• WORK TO COMPLETE: Tally the lines of the records that contain the string "éviter", then give the total and nothing more.

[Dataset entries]

---

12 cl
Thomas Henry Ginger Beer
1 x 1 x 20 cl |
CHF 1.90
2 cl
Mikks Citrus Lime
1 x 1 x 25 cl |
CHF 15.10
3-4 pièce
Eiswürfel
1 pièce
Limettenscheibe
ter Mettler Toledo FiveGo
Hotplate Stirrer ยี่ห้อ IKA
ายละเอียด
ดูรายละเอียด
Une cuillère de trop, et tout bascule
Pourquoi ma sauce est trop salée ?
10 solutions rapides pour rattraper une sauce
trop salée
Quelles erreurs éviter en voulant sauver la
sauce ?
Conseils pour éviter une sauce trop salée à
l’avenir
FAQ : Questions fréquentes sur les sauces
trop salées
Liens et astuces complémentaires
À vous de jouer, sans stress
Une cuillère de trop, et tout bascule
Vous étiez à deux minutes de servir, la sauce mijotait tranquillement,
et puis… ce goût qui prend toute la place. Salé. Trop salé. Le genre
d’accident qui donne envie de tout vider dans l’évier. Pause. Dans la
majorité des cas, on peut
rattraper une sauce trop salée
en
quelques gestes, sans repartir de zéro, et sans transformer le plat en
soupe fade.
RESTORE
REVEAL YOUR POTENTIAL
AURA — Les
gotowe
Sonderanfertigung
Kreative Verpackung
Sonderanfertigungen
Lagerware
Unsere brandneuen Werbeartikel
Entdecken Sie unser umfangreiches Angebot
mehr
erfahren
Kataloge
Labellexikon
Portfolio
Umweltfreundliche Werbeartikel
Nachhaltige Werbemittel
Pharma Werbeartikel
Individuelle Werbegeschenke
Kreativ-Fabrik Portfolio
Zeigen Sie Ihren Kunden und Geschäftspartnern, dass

---

• SOLUTION FOR THIS PROBLEM: 2